**Supplied entries**

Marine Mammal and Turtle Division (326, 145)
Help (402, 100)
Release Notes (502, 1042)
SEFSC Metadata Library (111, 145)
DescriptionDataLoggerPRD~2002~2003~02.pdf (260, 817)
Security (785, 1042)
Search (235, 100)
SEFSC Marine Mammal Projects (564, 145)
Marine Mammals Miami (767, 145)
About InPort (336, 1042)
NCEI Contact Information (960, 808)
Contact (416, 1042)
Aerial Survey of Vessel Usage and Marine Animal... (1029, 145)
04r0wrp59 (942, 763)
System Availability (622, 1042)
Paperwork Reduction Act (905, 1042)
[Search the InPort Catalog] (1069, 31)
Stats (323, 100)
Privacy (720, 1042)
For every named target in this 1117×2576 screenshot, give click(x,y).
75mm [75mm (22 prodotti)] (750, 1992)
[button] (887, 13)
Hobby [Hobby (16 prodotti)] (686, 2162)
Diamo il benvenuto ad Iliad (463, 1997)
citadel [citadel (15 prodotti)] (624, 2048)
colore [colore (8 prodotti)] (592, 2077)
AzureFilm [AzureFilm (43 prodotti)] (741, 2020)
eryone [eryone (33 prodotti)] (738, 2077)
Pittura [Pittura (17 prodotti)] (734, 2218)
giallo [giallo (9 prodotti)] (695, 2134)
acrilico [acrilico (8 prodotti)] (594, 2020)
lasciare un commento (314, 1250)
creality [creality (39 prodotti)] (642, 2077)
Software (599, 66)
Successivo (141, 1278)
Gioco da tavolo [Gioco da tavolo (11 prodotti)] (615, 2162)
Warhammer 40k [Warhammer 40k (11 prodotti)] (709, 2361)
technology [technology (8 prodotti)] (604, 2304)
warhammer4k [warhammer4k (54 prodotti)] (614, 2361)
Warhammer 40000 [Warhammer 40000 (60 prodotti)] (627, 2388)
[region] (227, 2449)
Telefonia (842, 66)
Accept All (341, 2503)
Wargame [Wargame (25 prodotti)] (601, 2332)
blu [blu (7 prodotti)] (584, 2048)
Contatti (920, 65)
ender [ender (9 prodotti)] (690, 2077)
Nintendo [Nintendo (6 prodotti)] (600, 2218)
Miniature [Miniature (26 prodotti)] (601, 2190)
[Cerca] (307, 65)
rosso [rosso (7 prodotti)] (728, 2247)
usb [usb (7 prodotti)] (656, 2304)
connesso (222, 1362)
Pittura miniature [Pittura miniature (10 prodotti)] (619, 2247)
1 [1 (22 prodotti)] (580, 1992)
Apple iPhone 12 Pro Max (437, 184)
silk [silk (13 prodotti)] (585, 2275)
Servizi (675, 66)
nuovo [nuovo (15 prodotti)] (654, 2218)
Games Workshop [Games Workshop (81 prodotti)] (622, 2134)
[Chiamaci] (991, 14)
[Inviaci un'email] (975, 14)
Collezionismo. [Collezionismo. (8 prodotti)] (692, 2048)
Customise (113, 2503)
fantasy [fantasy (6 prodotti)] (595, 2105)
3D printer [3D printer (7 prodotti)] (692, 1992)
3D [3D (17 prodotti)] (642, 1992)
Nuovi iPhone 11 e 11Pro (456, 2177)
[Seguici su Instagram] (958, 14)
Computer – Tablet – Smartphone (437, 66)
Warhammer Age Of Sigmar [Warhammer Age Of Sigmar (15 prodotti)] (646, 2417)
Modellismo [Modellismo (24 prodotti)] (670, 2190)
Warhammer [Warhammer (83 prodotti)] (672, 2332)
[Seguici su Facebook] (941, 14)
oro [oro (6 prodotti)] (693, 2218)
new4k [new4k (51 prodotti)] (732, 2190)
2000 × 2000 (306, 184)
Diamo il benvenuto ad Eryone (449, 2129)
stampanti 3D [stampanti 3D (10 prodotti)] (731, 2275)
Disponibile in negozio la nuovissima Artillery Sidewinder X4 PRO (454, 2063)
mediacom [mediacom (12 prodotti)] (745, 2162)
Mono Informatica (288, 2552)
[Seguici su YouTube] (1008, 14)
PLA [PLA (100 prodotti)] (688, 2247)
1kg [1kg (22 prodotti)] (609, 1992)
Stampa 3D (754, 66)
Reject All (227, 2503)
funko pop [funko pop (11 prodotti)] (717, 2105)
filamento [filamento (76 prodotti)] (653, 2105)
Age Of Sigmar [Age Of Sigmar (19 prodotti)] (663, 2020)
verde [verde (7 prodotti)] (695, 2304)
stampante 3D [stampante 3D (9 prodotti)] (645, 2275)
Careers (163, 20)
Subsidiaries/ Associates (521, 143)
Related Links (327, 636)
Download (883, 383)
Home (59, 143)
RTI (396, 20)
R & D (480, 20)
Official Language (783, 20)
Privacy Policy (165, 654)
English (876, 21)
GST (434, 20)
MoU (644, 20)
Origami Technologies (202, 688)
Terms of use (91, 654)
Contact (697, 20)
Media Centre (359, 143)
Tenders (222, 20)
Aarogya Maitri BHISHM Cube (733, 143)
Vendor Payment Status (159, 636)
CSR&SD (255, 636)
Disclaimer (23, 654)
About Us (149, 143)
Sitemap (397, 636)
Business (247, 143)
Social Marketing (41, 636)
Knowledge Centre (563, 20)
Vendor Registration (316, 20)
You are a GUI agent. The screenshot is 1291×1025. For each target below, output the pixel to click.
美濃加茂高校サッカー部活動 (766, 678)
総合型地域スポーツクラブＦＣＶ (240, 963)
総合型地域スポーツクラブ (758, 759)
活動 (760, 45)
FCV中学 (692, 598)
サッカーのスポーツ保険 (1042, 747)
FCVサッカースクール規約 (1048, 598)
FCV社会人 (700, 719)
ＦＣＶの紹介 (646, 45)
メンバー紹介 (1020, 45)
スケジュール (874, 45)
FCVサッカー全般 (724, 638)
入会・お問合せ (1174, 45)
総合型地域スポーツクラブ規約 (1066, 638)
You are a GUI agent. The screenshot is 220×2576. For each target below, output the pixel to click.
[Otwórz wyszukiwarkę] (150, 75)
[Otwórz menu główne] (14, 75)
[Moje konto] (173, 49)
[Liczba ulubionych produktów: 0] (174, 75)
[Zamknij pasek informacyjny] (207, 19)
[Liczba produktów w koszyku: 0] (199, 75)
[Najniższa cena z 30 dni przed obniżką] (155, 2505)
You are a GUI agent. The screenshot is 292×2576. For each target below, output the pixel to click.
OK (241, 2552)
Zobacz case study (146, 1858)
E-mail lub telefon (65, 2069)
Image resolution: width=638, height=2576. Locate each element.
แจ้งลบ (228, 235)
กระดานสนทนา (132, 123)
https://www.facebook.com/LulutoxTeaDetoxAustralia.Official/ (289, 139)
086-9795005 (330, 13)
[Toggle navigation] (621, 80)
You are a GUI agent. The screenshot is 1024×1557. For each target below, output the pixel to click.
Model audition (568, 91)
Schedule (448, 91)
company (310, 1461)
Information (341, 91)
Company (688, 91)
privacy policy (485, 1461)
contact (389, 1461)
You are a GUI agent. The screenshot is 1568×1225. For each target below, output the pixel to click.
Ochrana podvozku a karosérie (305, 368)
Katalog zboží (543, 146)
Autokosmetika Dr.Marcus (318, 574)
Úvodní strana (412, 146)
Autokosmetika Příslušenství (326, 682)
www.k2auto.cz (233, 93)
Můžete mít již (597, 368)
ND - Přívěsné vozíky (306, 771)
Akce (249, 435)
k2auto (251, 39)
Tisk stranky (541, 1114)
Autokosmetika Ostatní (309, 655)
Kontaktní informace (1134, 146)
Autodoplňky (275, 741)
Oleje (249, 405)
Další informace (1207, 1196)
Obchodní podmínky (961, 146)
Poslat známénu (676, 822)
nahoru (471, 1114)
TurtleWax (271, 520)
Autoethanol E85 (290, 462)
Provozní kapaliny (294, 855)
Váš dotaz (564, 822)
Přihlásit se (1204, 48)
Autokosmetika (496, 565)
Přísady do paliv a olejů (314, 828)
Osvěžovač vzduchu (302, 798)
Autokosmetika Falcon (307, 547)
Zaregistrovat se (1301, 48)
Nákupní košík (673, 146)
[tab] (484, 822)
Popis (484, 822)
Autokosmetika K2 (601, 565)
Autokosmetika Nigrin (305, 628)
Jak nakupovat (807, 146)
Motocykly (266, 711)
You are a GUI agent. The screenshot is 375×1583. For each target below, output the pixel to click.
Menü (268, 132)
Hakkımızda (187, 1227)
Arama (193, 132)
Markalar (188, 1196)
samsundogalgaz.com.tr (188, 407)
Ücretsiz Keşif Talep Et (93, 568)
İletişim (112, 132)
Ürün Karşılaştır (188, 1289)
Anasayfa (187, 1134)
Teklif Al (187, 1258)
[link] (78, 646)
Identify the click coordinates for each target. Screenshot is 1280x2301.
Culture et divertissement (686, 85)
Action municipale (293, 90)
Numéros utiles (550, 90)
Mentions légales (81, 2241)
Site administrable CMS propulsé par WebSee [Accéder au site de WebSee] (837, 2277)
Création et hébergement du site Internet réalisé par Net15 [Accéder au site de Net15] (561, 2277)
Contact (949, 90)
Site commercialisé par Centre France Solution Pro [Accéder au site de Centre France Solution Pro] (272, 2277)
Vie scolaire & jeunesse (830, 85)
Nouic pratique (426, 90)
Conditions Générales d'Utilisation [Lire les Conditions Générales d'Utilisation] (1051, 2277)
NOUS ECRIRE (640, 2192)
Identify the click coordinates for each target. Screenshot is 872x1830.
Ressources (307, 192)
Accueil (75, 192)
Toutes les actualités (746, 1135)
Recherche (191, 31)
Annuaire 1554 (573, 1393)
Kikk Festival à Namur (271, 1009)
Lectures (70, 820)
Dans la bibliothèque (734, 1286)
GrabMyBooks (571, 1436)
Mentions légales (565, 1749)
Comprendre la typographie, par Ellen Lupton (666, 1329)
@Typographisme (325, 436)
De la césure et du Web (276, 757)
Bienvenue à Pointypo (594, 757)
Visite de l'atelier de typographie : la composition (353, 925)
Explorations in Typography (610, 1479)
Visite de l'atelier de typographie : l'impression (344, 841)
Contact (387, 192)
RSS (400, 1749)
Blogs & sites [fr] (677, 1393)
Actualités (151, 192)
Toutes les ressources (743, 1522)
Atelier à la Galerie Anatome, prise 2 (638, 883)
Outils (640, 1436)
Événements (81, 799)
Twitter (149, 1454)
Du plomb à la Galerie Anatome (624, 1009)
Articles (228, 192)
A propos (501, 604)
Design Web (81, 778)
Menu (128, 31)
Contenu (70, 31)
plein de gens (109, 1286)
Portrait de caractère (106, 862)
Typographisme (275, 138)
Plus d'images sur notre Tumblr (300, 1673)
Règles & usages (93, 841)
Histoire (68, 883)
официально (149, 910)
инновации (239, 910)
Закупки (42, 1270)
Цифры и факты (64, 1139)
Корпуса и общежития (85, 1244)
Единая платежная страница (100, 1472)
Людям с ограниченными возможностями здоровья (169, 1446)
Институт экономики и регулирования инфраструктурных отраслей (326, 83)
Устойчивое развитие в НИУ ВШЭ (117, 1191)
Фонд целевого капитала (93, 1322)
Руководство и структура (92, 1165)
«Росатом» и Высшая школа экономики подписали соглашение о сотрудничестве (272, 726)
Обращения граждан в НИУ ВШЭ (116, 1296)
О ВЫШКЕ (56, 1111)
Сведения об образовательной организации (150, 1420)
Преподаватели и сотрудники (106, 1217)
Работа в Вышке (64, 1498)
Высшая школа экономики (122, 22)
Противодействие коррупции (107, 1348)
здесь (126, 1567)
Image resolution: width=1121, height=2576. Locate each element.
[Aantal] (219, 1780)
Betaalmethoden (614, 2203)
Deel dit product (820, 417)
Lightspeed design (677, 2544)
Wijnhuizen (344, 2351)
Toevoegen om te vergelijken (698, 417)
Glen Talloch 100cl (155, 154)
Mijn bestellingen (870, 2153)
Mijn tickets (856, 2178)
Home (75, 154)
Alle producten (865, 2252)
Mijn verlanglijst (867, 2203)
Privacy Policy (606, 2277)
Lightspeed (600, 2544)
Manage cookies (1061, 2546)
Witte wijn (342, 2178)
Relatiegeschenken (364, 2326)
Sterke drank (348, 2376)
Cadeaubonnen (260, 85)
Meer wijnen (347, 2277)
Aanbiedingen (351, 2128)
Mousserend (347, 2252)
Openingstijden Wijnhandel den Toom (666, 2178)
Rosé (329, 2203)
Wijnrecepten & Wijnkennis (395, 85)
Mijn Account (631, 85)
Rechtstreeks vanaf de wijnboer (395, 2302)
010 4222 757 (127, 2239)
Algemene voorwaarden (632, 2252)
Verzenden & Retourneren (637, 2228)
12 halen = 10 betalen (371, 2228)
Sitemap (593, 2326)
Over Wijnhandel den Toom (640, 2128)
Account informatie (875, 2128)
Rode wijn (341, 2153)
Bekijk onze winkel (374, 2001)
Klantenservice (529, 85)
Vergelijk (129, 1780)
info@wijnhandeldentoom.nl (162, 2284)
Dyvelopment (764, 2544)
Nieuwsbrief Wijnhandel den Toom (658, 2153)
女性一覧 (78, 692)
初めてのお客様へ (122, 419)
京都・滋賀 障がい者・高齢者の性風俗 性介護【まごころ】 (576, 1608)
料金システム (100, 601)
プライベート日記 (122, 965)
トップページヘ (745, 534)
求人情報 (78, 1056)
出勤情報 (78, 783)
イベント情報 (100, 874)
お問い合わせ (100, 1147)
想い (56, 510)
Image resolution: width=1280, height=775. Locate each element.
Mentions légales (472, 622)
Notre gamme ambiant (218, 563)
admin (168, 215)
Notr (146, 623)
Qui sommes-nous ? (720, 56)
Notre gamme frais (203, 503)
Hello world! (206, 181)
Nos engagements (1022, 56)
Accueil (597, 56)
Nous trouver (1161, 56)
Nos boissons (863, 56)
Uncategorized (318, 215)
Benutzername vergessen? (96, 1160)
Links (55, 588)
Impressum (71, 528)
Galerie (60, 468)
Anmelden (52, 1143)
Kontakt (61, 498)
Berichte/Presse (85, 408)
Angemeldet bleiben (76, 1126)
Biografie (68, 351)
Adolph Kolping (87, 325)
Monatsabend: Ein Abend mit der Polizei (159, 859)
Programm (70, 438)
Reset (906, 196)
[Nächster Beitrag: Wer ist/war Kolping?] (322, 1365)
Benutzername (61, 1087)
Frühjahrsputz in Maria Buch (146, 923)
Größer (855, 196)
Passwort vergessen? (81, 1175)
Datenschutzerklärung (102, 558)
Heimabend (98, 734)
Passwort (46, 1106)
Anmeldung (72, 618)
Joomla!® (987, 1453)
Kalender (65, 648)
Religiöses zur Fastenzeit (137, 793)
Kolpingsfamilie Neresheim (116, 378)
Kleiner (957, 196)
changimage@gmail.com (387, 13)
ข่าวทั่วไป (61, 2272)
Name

**Your objective**
A verbatim transcription is needed of the lines above, starting at the line with "GST (434, 20)" and ending at the line with "Vendor Registration (316, 20)", both included, and of nothing else.

**Task answer**
GST (434, 20)
MoU (644, 20)
Origami Technologies (202, 688)
Terms of use (91, 654)
Contact (697, 20)
Media Centre (359, 143)
Tenders (222, 20)
Aarogya Maitri BHISHM Cube (733, 143)
Vendor Payment Status (159, 636)
CSR&SD (255, 636)
Disclaimer (23, 654)
About Us (149, 143)
Sitemap (397, 636)
Business (247, 143)
Social Marketing (41, 636)
Knowledge Centre (563, 20)
Vendor Registration (316, 20)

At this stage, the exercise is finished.